Material for the task →

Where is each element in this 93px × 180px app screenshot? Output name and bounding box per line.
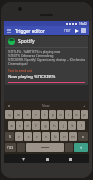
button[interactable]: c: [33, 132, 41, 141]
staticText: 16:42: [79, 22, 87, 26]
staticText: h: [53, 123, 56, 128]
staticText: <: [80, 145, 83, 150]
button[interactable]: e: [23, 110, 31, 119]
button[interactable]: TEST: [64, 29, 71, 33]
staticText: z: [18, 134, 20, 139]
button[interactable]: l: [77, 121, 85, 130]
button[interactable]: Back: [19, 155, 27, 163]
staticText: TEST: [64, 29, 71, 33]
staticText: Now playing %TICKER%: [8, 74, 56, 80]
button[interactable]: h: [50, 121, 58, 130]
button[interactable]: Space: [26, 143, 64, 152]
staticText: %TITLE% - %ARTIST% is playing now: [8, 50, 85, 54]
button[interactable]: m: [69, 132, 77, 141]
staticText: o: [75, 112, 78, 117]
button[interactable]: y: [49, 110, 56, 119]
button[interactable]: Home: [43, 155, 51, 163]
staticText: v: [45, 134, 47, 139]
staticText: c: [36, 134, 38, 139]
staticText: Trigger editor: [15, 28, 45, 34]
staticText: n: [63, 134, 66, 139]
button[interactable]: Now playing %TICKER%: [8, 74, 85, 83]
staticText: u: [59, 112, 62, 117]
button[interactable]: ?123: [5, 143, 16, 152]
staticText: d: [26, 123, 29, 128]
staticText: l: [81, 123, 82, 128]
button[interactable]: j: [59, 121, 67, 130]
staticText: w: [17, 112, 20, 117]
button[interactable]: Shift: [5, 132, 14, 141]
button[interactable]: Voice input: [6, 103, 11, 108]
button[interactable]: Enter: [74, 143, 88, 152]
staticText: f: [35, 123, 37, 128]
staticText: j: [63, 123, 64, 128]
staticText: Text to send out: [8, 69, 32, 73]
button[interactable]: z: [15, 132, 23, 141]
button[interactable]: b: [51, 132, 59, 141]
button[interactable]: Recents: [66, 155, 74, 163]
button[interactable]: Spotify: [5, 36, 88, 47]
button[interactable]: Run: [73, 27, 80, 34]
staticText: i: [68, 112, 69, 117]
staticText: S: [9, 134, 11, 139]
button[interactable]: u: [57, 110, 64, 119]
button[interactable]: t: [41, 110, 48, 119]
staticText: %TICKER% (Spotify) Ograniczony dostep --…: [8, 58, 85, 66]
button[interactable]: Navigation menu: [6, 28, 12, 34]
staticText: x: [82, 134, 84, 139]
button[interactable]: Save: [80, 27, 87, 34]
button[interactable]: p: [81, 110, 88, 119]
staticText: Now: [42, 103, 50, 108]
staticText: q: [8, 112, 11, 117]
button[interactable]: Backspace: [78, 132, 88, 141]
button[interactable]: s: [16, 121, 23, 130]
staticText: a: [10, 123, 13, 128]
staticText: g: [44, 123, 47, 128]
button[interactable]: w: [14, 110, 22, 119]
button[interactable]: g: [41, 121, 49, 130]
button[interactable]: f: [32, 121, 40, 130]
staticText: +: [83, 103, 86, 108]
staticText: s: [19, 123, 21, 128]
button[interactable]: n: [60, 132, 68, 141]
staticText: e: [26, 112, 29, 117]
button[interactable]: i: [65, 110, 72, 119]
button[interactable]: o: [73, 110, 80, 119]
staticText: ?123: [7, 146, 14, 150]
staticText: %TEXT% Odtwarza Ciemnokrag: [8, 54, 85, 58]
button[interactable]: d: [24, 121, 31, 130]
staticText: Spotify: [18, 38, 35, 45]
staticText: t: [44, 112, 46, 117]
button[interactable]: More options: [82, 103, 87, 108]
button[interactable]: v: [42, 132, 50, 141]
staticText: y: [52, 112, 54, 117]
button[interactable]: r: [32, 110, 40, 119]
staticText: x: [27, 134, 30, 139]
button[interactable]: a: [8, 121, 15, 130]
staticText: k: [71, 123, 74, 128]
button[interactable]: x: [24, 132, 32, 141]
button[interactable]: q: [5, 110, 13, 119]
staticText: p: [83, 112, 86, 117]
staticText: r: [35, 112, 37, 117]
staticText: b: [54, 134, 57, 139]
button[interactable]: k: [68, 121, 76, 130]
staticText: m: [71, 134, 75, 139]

Work required →
Within this material, how many lines include the word "Spotify"? State only the number.

Finished task →
3